§ PROBLEM
Select, from the material below, each line with "height" in it.

* * *

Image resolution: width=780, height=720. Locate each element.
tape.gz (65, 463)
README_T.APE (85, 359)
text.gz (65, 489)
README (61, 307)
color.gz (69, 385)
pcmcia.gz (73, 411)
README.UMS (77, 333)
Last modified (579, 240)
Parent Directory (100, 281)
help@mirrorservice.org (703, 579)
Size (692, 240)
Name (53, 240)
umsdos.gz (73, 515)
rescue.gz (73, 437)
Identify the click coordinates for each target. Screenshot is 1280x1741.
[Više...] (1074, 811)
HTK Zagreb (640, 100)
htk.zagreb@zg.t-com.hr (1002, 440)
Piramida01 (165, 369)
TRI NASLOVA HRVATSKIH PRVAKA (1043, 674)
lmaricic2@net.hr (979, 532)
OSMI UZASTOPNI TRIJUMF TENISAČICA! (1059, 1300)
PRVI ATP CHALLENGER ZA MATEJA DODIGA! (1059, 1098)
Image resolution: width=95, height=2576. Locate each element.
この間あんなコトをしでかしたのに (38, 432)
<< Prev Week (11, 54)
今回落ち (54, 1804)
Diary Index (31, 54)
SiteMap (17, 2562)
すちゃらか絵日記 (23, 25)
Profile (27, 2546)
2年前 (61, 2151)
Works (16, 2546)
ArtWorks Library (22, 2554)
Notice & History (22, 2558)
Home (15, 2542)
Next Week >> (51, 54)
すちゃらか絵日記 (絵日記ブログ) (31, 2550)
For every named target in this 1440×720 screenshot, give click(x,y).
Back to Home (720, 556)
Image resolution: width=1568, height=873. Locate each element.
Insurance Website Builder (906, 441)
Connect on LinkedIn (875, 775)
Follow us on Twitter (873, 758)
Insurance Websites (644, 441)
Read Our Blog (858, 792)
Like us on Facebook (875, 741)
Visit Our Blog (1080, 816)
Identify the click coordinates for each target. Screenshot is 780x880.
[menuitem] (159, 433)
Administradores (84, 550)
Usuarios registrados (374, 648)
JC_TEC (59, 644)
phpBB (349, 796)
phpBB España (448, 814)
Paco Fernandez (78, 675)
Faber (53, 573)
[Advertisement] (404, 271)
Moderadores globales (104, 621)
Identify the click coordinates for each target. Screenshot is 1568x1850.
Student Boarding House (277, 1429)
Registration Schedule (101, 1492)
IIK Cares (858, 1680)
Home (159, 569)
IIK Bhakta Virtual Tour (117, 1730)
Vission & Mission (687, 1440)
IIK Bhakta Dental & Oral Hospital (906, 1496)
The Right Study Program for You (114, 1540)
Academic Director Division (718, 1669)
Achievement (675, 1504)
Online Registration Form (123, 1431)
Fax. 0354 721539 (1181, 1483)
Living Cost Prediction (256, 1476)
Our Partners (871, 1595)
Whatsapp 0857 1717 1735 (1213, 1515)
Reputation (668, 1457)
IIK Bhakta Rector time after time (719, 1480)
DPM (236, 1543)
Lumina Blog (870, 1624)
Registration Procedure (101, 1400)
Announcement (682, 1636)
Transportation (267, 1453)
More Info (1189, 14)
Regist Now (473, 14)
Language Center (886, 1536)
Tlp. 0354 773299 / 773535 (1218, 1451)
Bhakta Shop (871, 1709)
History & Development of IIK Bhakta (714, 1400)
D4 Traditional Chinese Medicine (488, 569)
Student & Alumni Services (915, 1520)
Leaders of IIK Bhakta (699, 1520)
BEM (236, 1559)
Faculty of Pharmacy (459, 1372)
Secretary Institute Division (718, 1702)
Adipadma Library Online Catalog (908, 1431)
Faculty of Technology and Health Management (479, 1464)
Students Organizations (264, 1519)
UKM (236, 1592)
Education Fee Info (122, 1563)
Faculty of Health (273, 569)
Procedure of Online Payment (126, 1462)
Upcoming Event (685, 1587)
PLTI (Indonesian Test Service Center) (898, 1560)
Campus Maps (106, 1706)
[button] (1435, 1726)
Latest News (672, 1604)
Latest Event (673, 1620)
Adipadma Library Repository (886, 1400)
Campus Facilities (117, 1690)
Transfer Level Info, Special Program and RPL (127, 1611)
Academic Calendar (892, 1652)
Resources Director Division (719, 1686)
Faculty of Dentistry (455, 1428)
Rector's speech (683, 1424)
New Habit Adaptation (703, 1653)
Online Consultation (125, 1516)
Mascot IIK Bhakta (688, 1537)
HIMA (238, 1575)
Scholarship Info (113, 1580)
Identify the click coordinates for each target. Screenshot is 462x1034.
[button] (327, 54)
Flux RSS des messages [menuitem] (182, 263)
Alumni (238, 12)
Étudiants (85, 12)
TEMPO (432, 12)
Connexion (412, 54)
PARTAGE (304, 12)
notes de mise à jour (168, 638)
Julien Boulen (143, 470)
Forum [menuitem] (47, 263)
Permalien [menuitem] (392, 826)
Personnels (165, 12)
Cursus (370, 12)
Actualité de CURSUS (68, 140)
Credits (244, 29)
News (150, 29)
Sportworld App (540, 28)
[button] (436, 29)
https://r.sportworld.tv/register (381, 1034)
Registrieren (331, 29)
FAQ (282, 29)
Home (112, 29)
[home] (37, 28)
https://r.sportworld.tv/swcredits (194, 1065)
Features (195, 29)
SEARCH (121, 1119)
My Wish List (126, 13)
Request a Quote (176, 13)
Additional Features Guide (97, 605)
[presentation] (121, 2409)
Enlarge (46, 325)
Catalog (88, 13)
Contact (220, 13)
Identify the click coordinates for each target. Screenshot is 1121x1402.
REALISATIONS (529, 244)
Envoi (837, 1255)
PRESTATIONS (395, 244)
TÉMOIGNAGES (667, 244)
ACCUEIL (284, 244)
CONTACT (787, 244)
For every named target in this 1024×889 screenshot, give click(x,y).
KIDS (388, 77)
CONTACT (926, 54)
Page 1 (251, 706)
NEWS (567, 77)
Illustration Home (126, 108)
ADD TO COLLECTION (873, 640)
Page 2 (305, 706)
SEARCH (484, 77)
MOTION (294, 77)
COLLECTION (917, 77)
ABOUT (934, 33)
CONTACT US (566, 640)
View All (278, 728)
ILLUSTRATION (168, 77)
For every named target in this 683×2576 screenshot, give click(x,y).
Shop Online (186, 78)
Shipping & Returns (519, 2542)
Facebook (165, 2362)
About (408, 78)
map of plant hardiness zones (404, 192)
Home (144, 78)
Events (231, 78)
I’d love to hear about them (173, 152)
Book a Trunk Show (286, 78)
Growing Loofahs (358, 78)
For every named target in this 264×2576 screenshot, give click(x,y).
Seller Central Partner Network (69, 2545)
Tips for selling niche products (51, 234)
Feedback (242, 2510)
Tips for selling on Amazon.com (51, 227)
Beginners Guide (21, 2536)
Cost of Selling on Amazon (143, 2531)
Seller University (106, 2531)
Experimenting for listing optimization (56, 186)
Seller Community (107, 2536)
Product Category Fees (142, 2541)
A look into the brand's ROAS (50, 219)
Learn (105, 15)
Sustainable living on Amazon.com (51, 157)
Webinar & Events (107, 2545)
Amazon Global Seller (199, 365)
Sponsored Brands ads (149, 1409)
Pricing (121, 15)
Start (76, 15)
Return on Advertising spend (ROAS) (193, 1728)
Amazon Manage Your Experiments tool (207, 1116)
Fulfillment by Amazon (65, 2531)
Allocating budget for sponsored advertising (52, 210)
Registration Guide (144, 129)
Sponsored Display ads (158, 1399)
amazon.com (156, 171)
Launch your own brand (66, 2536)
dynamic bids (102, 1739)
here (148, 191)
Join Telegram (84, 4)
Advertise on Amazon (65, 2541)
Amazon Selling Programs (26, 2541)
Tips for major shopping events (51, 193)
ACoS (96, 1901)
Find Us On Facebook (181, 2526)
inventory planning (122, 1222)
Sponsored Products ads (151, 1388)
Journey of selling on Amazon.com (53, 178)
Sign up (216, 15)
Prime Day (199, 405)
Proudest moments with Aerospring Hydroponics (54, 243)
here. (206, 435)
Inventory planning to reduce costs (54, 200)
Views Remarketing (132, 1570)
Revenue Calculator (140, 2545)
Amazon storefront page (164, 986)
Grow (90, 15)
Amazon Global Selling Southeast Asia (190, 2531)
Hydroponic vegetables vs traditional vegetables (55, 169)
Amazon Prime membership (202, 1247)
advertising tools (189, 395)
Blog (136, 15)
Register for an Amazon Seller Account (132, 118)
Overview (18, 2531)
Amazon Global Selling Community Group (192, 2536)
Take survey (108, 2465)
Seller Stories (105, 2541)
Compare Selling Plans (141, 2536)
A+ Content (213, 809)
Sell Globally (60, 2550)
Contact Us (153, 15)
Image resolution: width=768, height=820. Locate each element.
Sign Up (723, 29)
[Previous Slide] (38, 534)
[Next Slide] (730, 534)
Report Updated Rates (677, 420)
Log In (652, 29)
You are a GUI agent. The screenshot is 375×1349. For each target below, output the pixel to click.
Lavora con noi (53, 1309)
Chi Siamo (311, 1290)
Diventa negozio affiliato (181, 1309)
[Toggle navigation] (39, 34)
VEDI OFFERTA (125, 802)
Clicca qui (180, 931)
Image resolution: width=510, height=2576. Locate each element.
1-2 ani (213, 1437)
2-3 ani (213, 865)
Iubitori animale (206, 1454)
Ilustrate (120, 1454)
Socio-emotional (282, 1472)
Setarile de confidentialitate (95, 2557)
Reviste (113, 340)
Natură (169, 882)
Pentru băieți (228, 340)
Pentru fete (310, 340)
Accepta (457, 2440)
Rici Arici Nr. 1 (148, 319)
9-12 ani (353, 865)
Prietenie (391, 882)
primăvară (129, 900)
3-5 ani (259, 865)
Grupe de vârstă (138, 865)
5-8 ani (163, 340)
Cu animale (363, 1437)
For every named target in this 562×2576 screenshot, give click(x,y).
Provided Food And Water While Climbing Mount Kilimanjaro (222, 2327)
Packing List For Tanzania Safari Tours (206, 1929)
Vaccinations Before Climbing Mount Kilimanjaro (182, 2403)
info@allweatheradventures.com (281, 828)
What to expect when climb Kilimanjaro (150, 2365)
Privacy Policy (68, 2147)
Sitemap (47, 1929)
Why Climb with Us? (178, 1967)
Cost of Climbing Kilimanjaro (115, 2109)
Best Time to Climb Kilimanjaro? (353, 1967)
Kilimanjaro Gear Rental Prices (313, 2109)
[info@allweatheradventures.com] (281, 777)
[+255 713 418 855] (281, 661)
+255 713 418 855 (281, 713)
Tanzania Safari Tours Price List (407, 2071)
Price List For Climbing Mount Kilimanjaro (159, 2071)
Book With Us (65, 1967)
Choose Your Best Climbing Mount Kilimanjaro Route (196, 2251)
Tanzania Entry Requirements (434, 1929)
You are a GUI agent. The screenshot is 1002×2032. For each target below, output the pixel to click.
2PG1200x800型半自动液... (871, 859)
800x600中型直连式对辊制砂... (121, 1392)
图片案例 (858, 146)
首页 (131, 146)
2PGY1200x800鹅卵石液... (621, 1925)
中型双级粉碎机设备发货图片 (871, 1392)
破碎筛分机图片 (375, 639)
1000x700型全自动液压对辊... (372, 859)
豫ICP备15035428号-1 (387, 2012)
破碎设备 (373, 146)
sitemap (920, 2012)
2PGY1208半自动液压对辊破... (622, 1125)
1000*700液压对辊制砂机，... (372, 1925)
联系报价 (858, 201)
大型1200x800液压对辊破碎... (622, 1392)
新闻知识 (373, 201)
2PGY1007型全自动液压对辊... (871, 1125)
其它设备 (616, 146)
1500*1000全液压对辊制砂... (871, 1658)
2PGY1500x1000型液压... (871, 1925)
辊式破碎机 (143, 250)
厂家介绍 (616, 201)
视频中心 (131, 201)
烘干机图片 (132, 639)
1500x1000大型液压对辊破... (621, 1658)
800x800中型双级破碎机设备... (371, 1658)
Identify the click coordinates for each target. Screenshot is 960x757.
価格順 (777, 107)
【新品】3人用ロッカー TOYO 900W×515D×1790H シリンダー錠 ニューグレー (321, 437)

* * *

§ REPLY TO THE TASK
Image resolution: width=780, height=720. Locate each element.
Image resolution: width=95, height=2576. Locate each element.
Image resolution: width=1568, height=873. Locate each element.
Image resolution: width=768, height=820. Locate each element.
Image resolution: width=510, height=2576. Locate each element.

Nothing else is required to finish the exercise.